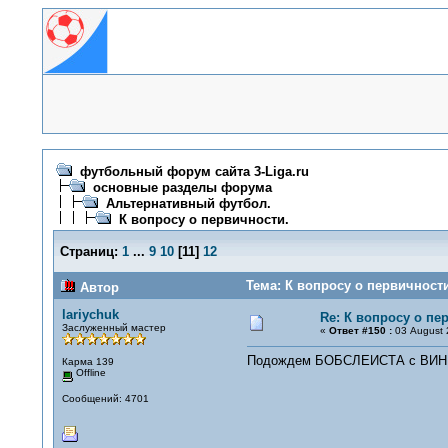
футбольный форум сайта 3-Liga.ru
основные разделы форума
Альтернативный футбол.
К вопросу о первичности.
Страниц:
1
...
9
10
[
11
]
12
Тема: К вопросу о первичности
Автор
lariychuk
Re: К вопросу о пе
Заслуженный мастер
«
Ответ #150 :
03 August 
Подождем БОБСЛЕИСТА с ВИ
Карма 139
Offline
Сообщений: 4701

...

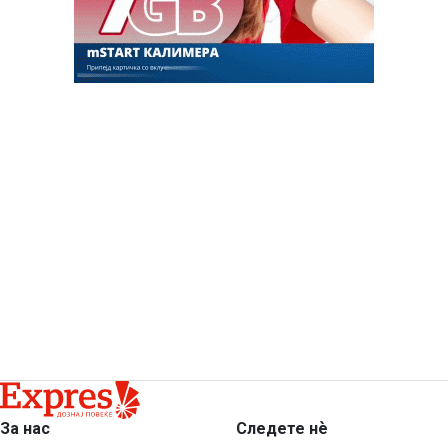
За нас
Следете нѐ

▸ **What you are asked to do**
Copy out only the lines of the records above from the one with "футбольный форум сайта 3-Liga.ru" through the one with "Сообщений: 4701", exactly as they stand, both included.

▸ **Your response**
футбольный форум сайта 3-Liga.ru
основные разделы форума
Альтернативный футбол.
К вопросу о первичности.
Страниц:
1
...
9
10
[
11
]
12
Тема: К вопросу о первичности
Автор
lariychuk
Re: К вопросу о пе
Заслуженный мастер
«
Ответ #150 :
03 August 
Подождем БОБСЛЕИСТА с ВИ
Карма 139
Offline
Сообщений: 4701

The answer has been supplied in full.